AIM OF THE EXERCISE:
Retype exactly the lines from the line with "Introductio" to the end of the data, keeping both boundary lines.

MATERIAL FOR THE TASK:
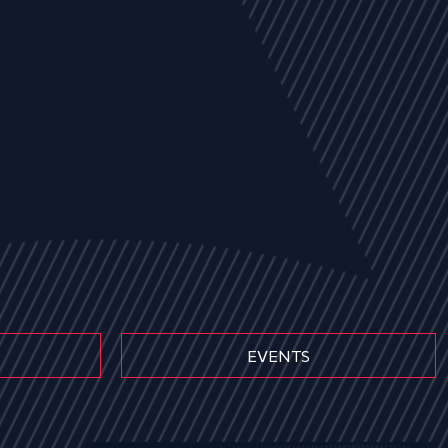
EVENTS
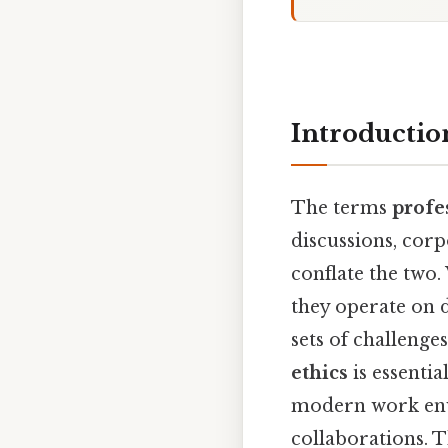
Introductio
The terms
profe
discussions, corp
conflate the two
they operate on d
sets of challenge
ethics
is essenti
modern work envi
collaborations. T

ANSWER TO THIS EXERCISE:
Introductio
The terms
profe
discussions, corp
conflate the two
they operate on d
sets of challenge
ethics
is essenti
modern work envi
collaborations. T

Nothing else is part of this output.